The two sides of the coin are not for the specialist to ponder. Indeed, scientists, practitioners, technicians, professionals act on a different basis. They are, in most cases, highly skilled people and deliver their exclusive knowledge to the object of their expertise. In other terms, if innovation is promoted by specialized researchers, these ones cannot take the function that is entitled to decision makers. Politics has to establish the role of science in the advancement and preservation of our industrialized civilization, especially when innovation does not come up with its untwisted tangles. It means, furthermore, that politicians must be able to develop an intuitive power to grasp downsides of seemingly advantageous scientific or technical steps forward, which could also be prone to open and popular debate (paradigmatic, here, is the case of landfills and the handling of wastes in incineration plants). Such a capability involves the trait that only men and women of vision have. What is more, it demands the burdensome ability of working on partial ignorance about the foreseeable occurrence of endings that are not always so happy as the promises made by new scientific and technical knowledge. And the balance between the two opposite poles (i.e., useable ignorance and knowledge) is hard to achieve if the road towards it is not seriously walked through by our local and national leaders. For sure, best choices stem from that balance and, in this sense, “ignorance is bliss” (as reads an old English saying). But, to get to that point, representatives of our ruling class have to be trained to challenge with competence the stimulating questions that innovation recurrently carries and for which there might be no clear preference among complex answers all the same predictable or, at least, justifiably presumable.

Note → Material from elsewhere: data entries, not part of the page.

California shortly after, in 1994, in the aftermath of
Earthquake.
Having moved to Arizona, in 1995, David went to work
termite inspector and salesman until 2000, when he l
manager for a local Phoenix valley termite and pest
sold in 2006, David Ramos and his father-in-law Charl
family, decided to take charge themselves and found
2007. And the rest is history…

In the end, it appears that future energy does not only have the connotations of revolutionary or, to a lesser degree, incremental advances that science and technology pursue and pile up on the global scene of our erratic world. Future energy is the resulting all-embracing design about our energy-dependent and energy-oriented destiny shaped by the concerted effort made by all the actors involved in the mission of securing the broadest availability of social advantages of new technologies by minimizing in the extreme the potential risks of adverse circumstances. Along the same lines, future energy is much more than technological choices made by the promotors of technology. It is the playhouse where the plot is going to be written down by the hands of several experts of scientific and human provenance and whose respective contributions will forge and prepare a forthcoming time of sustainable lifestyles.